The Shakespeare Conference: SHK 13.0696 Thursday, 7 March 2002
From: Robin Hamilton <
Date: Thursday, 7 Mar 2002 02:45:28 -0000
Subject: 13.0679 Re: Olivier
Comment: Re: SHK 13.0679 Re: Olivier
> From: Sam Small <
> Shakespeare called himself a poet - not a storyteller or dramatist.
Where? If you're thinking of the Sonnets (under the dubious assumption
that everything said by the speaker in the Sonnets can be taken as
having a direct reference to Shakespeare) then this backfires -- the
Poet contrasts what he is doing in the Sonnets (poetry) with what had
earlier sullied his dyer's hand.
> I think Brian is beginning to erode his own point. The word is
> "dialogue" - but in the case of Shakespeare it is poetry.

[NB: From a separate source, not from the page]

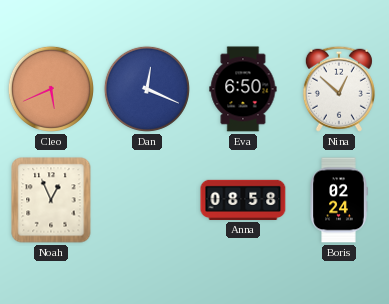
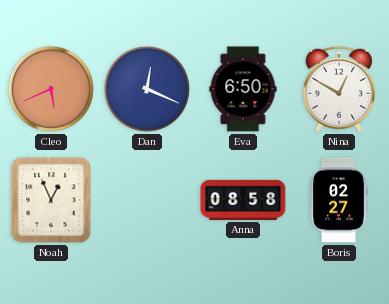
Nina: 12:52 -> 12:50
Boris: 02:24 -> 02:27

Shakespeare wrote (most of) his plays in verse -- specifically unrhymed
The blanket use of the (unexamined) term "poetry" blurs distinctions.
Consider the words of the dying Mercutio.
"Verse" is a descriptive term, "poetry" an evaluative one. While, I'd
agree, most (not all) Shakespearean dramatic verse is poetry, this
doesn't justify collapsing distinct categories.